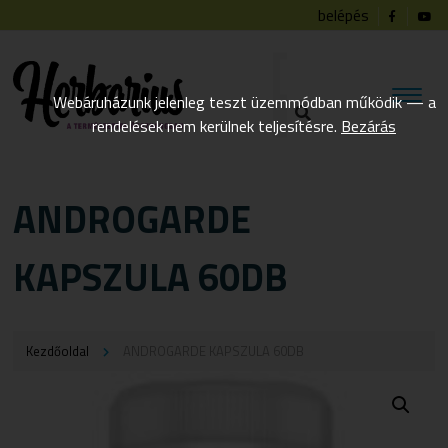
belépés
Webáruházunk jelenleg teszt üzemmódban működik — a
rendelések nem kerülnek teljesítésre.
Bezárás
ANDROGARDE
KAPSZULA 60DB
Kezdőoldal
ANDROGARDE KAPSZULA 60DB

» Brief
Copy out all the data without changing anything, and drop the pictures.

» Response
belépés
Webáruházunk jelenleg teszt üzemmódban működik — a
rendelések nem kerülnek teljesítésre.
Bezárás
ANDROGARDE
KAPSZULA 60DB
Kezdőoldal
ANDROGARDE KAPSZULA 60DB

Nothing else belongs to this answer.